The initial public offering (IPO) of flyadeal was first discussed within days of the airline’s launch in September 2017, and could happen at the same time as that of national carrier Saudia, which is owned by the same parent company, Saudi Arabian Airlines Corporation.

Whether or not the IPO goes ahead will depend on the results of both companies, said Ghai, who predicted that flyadeal’s own results would be ‘robust’.

He said that the Public Investment Fund, the sovereign wealth fund which backs the Saudi Arabian Airlines Corporation, “is looking to put a lot of what have historically been state entities on a strong commercial footing”.

In addition to carrying two million passengers in its first year, flyadeal has surpassed its rival flynas to become the number two carrier on the Jeddah-Riyadh route – the ‘thickest’, or busiest, route in the Europe, Middle East and Africa (EMEA) region.

There are currently between 45 and 50 daily flights on the route, with flyadeal being the second-busiest operator behind Saudia.

flyadeal currently has eight aircraft, flying eight routes within the kingdom, but plans to have 50 aircraft within five years, said Ghai.

With an order for new aircraft expected to be placed this month, it has the option to select planes capable of long-haul flights.

However, Ghai said there were still opportunities to pursue in the domestic market.

Speaking at a panel session at the Aviation Show, he said: “We have been entirely domestic, yet our plans originally were to open up to international. What we found was the traction the model has had, with the discipline focused on cost, has had better take-up than we expected in Saudi Arabia.

“We are finding there are deep opportunities we can pursue within Saudi without having to look further afield, which is great as it has kept our model relatively clean.”

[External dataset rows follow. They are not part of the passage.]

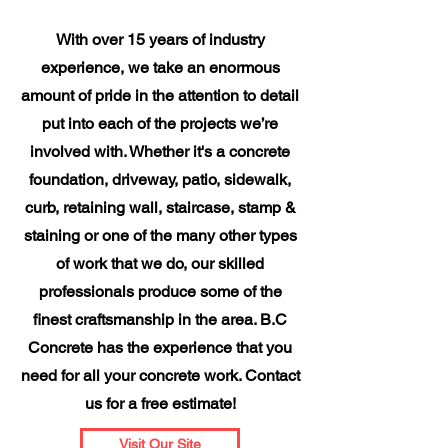
With over 15 years of industry
experience, we take an enormous
amount of pride in the attention to detail
put into each of the projects we’re
involved with. Whether it's a concrete
foundation, driveway, patio, sidewalk,
curb, retaining wall, staircase, stamp &
staining or one of the many other types
of work that we do, our skilled
professionals produce some of the
finest craftsmanship in the area. B.C
Concrete has the experience that you
need for all your concrete work. Contact
us for a free estimate!
Visit Our Site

Public Service Obligation (PSO) flights – routes that may not be profitable but for which airlines receive a subsidy because they have a public or economic interest - were not ruled out by Ghai.

“We don’t mind if the government comes forward and offers us a subsidy to fly into certain markets, but it hasn’t done yet,” he said.

Ghai also said flyadeal had focused on providing a ‘pure low cost’ offer, with its slogan ‘every day low fares’ promoting a single-class product, without providing frills such as flat-beds or codeshare agreements, as has been the case with UAE-based carriers flydubai and Air Arabia.

“From our point of view, we have looked at it very simply,” he said. “We don’t think there is a genuine low-cost airline within the region. There is an opportunity and that’s what we have set about addressing. Low cost on a global basis has been a very malleable term.”

The company does 95 percent of its sales online, and apart from billboards in Jeddah and Riyadh and a small amount of newspaper advertising, had launched its product digitally, he added.

“80 percent of the Saudi population is under 40, they average two phones per person, they will spend two and a half hours per day on social media,” he said.

“It is one of the highest, richest markets worldwide when it comes to penetration of things like Facebook and Twitter,” he said, citing a study by Hootsuite, which showed that the kingdom experienced the fastest growth in social media use in 2017, with year-on-year growth of 79 percent, followed by the UAE at 46 percent. 

“[Saudi] is one of the fastest-growing markets worldwide for social media,” he said. “People don’t realise this, they think of Saudi Arabia as a conservative market with religion at its core, which it is, but it’s deeply progressive in terms of interaction, partially because it’s socially conservative. People talk and interact on social media.”

Extensive smartphone penetration in the kingdom had allowed flyadeal to talk to, track and promote to customers online, he said, as well as educate the market about using a low-cost carrier - including factors such as only paying for luggage allowances or in-flight meals when required.

Travel and tourism in Saudi Arabia offers huge potential, he said, thanks to the opening up of the country in general with Saudi tourist visas coming online, and ambitious expectations under the kingdom’s Vision 2030 to increase capacity for religious or Umrah visits from eight million to 30 million annually by 2030.

Looking to flyadeal’s future, Ghai said that while the airline’s customers are currently are a blend of commuters and business travellers, families, religious traffic and workers, with 70 percent of those travelling Saudi nationals, that is set to change. 

“As we expand, religious traffic will become a bigger component and we will see more worker traffic,” he said, adding: “As we transform as a business over the next five or 10 years, we will go from being a Saudi outbound business to being more of a blend of Saudi outbound and inbound into Saudi. Change is going to come.”